Sourcing Specialist Job Description Templates
Sourcing specialist job description templates for both procurement and talent sourcing: standard, strategic, senior, and entry-level, with FLSA guidance.
Sourcing Specialist Job Description Templates
6 templates covering both meanings: procurement and talent sourcing, from standard to strategic, senior, and entry-level, with FLSA guidance. Download as DOCX.
The first thing to know about a sourcing specialist job description is that the title means two completely different jobs. A procurement sourcing specialist finds vendors and negotiates supply contracts; a talent sourcing specialist finds job candidates and builds hiring pipelines. They share only the abstract idea of finding and qualifying options at the front of a funnel, and a posting that does not make the meaning obvious attracts a flood of mismatched applicants from both professions. Resolving that ambiguity is the single most valuable thing this page can help you do, and it is the gap most competing templates leave open.
This page gives you six versions across both meanings: a standard template with a built-in disambiguation note, plus procurement, strategic, talent, senior talent, and entry-level templates. At FirstHR, we build hiring and onboarding tools, so our focus is the talent side, but the templates cover both honestly. For the principles behind any posting, the guide to writing a job description covers the fundamentals.
What Is a Sourcing Specialist?
A sourcing specialist identifies, evaluates, and secures the resources an organization needs at the front of a funnel, but what those resources are depends entirely on which kind of sourcing specialist you mean. In procurement, the resources are suppliers and goods; in recruiting, they are job candidates. The shared thread is research, evaluation, and outreach to build and qualify a pipeline, but the work diverges sharply from there.
The two meanings map to different federal occupations: procurement sourcing to purchasing agents and talent sourcing to human resources specialists. Because one title covers two professions, this page is organized first around the meaning and then around the level, and the most important section is the one that helps you decide which sourcing specialist you are actually hiring.
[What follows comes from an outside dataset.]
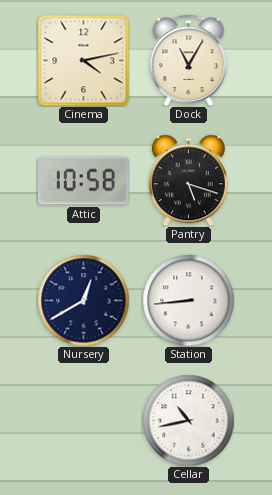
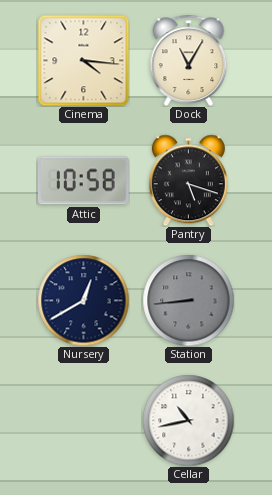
Cinema: 4:13 -> 4:16
Station dial: white -> grey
The Two Meanings: Procurement vs Talent
Before anything else, settle which role you are filling. The two versions share a title and almost nothing else, and the clearest way to choose is by what the specialist sources: suppliers or candidates. This table lays the two side by side.
| Factor | Procurement sourcing specialist | Talent sourcing specialist |
|---|---|---|
| Sources | Suppliers, vendors, goods | Job candidates |
| Core work | RFPs, negotiation, supplier management | Boolean search, outreach, pipelines |
| Sits in | Procurement / supply chain | Recruiting / talent |
| Federal proxy | Buyers and purchasing agents | Human resources specialists |
| Hands off to | Buyers, operations, finance | Recruiters, hiring managers |
The names blur because sourcing applies equally to suppliers and candidates, so the safest move is to use a clearer title, procurement sourcing specialist or talent sourcing specialist, and lead with duties that signal the meaning. On the talent side, the talent sourcing guide covers the practice of finding candidates before they apply, and a sourcer differs from a full-cycle recruiter, who carries candidates all the way to hire rather than just filling the pipeline.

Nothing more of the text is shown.